I see a new attribute for XML definition of text field already exists in J4 and it is called ?
'validationtext'

thus the above can be used ?

Thus i suggest adding attributes
pattern
validationtext

to the password field like they exist in the text field

[EDIT]
and to any other fields that can possibly use them (if there are any other such fields)

@ggppdk I've already implemented the validationtext because I thought it will be handy. I guess I should have implemented one field as a showcase as it's now pretty hard to figure out without reading the code. Ooops sorry...

@dgrammatiko give me an example and I will see what I can do. This is especially important for accessibility as it will allow us to have inline error messages instead of having them out of context in an alert

@brianteeman the xml should be like (you'll need to use the right regex though):

and then it should just work:

the regex is no problem ;)

as for the validationtext - does it support Jtext?

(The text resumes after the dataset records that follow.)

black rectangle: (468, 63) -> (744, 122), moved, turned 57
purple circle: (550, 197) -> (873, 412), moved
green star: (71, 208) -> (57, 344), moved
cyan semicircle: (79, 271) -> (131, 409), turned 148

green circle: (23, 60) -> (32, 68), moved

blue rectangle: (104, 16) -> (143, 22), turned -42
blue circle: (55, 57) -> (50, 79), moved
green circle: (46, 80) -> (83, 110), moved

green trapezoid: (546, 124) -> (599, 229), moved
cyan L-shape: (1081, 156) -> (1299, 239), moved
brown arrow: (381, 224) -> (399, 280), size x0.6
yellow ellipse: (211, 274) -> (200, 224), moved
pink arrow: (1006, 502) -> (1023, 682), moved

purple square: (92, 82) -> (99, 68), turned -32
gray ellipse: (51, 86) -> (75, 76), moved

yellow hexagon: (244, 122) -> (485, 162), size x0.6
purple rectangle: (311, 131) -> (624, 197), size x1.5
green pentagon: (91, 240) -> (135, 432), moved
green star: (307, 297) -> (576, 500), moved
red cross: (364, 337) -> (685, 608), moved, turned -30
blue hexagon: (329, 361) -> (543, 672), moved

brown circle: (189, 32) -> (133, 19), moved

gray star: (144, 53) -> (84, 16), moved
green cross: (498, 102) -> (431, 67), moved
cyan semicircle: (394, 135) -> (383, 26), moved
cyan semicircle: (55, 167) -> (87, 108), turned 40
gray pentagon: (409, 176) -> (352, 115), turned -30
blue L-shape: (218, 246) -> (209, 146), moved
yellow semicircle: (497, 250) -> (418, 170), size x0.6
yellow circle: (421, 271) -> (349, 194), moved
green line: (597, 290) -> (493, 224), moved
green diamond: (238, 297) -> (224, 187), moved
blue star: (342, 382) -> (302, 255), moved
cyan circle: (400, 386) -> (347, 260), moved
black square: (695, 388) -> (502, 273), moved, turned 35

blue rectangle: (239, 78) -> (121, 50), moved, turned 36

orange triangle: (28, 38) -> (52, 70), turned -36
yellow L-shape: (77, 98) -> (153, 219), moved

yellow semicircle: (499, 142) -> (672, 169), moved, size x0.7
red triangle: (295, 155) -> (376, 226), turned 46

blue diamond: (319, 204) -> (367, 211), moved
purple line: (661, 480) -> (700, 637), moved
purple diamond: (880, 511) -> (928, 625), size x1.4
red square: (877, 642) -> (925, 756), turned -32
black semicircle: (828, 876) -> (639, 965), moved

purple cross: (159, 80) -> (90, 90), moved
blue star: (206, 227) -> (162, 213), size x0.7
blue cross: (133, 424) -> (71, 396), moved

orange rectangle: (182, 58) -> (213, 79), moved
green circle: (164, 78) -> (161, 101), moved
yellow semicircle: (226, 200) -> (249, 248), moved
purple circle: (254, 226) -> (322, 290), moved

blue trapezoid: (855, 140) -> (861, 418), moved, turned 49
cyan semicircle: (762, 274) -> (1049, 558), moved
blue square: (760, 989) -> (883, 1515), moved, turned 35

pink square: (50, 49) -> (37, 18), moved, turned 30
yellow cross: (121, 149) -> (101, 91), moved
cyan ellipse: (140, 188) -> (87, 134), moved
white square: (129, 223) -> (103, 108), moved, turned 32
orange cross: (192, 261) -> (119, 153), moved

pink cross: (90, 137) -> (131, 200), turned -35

@brianteeman that part was never implemented. in libraries/src/Form/FormField.php line 1002 change it to 'validationtext' => Text::_($this->validationtext),. That should be enough to introduce the translations

Ok well I can see what I am doing tomorrow

Fixed with PR #23918 in J3.

@Quy that might not fix the issue here as the installer for j4 is almost completely different code

imho #23918 is not enough we lack the client side validation
but in the meantime test the server side one ? #24024

@alikon @brianteeman the front end part was already fixed in
#21584 but then that PR was closed. FWIW my intension when I did patch the validation.js to deal with the pattern attribute was to move to HTML5 validation and also have one regex per field (php or js). Obviously converting all the forms is kinda big task but honestly I hope someone will do it for J4. Brian already showcased what needs to be done, it's not hard but it's a big task

Fixed with #23918 that has ported to J4.